What you will do – When a line in the listing below contains the word "xmlns", return a copy of that line.

Listed records –
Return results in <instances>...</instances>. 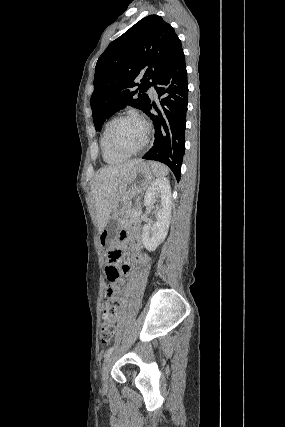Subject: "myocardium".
Returning <instances> with one entry per match:
<instances>
[{
  "instance_id": "f54148a6",
  "label": "myocardium",
  "mask_w": 285,
  "mask_h": 427,
  "mask_svg": "<svg viewBox=\"0 0 285 427\" xmlns=\"http://www.w3.org/2000/svg\"><path fill=\"white\" fill-rule=\"evenodd\" d=\"M127 119L137 120V121L141 122L145 128V137H144L142 143L133 150H126V149L120 147L114 140V131H115L116 126L121 121L127 120ZM150 132H151V126H150V123L148 122L147 119H145L143 116H141L137 113H125V114H122V115L116 117L112 121V123L109 127V130H108V142H109L110 147L115 152H117L119 154L126 155V156H131V155L137 154L138 152H140L141 150H143L147 146V144L149 142V138H150Z\"/></svg>"
}]
</instances>
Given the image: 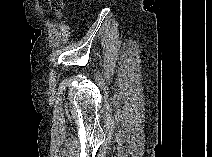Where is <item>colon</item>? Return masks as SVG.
<instances>
[{
  "instance_id": "colon-1",
  "label": "colon",
  "mask_w": 212,
  "mask_h": 157,
  "mask_svg": "<svg viewBox=\"0 0 212 157\" xmlns=\"http://www.w3.org/2000/svg\"><path fill=\"white\" fill-rule=\"evenodd\" d=\"M49 6L53 11L60 13L63 8V2L60 0H50Z\"/></svg>"
}]
</instances>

Exercise answer –
  "mask_svg": "<svg viewBox=\"0 0 285 427\" xmlns=\"http://www.w3.org/2000/svg\"><path fill=\"white\" fill-rule=\"evenodd\" d=\"M127 119L137 120V121L141 122L145 128V137H144L142 143L133 150H126V149L120 147L114 140V131H115L116 126L121 121L127 120ZM150 132H151V126H150V123L148 122L147 119H145L143 116H141L137 113H125V114H122V115L116 117L112 121V123L109 127V130H108V142H109L110 147L115 152H117L119 154L126 155V156H131V155L137 154L138 152H140L141 150H143L147 146V144L149 142V138H150Z\"/></svg>"
  "mask_svg": "<svg viewBox=\"0 0 212 157\" xmlns=\"http://www.w3.org/2000/svg\"><path fill=\"white\" fill-rule=\"evenodd\" d=\"M49 6L53 11L60 13L63 8V2L60 0H50Z\"/></svg>"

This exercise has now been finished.